US job growth hits lowest in almost two years in October, unemployment rises

  • Nonfarm payrolls projected to increase by 200,000
  • Unemployment rate rises from 3.5% to 3.6%
  • Average hourly earnings expected to rise 0.3%

WASHINGTON (Reuters) – U.S. employers likely cut jobs in October for the first time in almost two years and increased wages at a modest pace. That suggests that labor market conditions have eased somewhat, and the Federal Reserve may shift to lessening rate hikes from December.

Friday’s jobs report, which the Labor Department is closely watching, also expects the unemployment rate to rise to 3.6% from 3.5% in September. The Fed on Wednesday announced another 75 basis point rate hike and said further increases in borrowing costs would be needed to fight inflation.

But central banks have suggested we may be approaching an inflection point in what has been the most rapid monetary policy tightening in 40 years.

“The labor market is basically doing well, but it seems to be slowing,” said Guy Berger, chief economist at LinkedIn.

in San Francisco. “The Fed will try to stick a needle in the needle that slows the labor market enough to put downward pressure on wages and inflation without triggering a recession.”

Nonfarm payrolls likely increased by 200,000 last month, after adding 263,000 in September, according to a Reuters poll of economists. This would be his smallest increase since December 2020, when his salary was cut in the onslaught of COVID-19 infections. Estimates he ranged from 120,000 to 300,000.

Employment growth was probably more evenly distributed across industry sectors, in line with recent patterns, with the leisure and hospitality sector leading the way. Leisure and hospitality employment is at least 1 million below pre-pandemic levels. Interest rate-sensitive industries such as financial activities, transportation and warehousing will likely cut jobs as they did in September. Government salaries are expected to fall further.

Hurricane Ian is expected to have a slight hit to labor costs. A storm hit Florida in late September, pushing up unemployment claims in mid-October when the government investigated businesses for last month’s jobs report.

“Hurricane Ian should have at least some negative impact on nonfarm employment,” said Lou Crandall, chief economist at Wrightson ICAP in Jersey City. “Assuming at least some workers were laid off in the areas hardest hit by the hurricane, we lowered our forecast slightly to show an increase of 150,000 (from 200,000).”

Backfill position

Job growth has been solid, but domestic demand has softened as borrowing costs rise as companies replace workers who would otherwise retire.
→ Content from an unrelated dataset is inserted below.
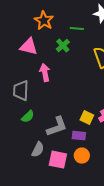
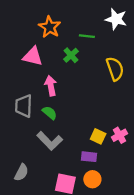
green semicircle: (28, 117) -> (50, 113), moved, turned -96
gray L-shape: (57, 127) -> (50, 141), moved, turned 65
gray semicircle: (38, 150) -> (21, 172), moved

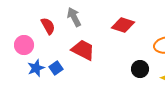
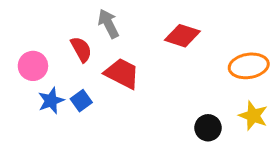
red semicircle: (48, 26) -> (81, 49), moved
black circle: (140, 69) -> (208, 128), moved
But with the risk of recession rising, the practice could end soon. A survey by the Supply Management Institute on Thursday found that some service sector firms are “holding off from backfilling positions” due to uncertain economic conditions.

Nevertheless, the labor market remains tight, with 1.9 vacancies per unemployed at the end of September.

Average hourly wages are forecast to increase by 0.3%, matching September’s increase. However, there is a risk of an unexpected rise due to Hurricane His Ian or calendar anomalies. According to Crandall of his at Wrightson ICAP, hourly wage reporting levels can artificially rise when storms or other events keep people from going to work during payroll week.

The government inspects businesses and households during the week that includes the 12th of the month.

“The week of the payroll survey included the 15th day of the month, and it is likely that wage increases were guaranteed by workers being paid mid-month and at the end of the month rather than every other week, so the monthly/monthly It tends to bias change higher, said Kevin Cummins, chief U.S. economist at NatWest Markets in Stamford, Connecticut.

Barring distortions from weather and calendar quirks, wage growth is slowing. Average hourly earnings are projected to rise 4.7% year-on-year in October after he rose 5.0% in September. Other wage indicators are also boiling, which bodes well for inflation.

“We believe wage growth has peaked,” said Michelle Green, chief economist at Prevedia in Columbus, Ohio. but its growth rate is actually starting to slow.”

Reported by Lucia Mutikani.Edited by Cynthia Osterman

Our standards: Thomson Reuters Trust Principles.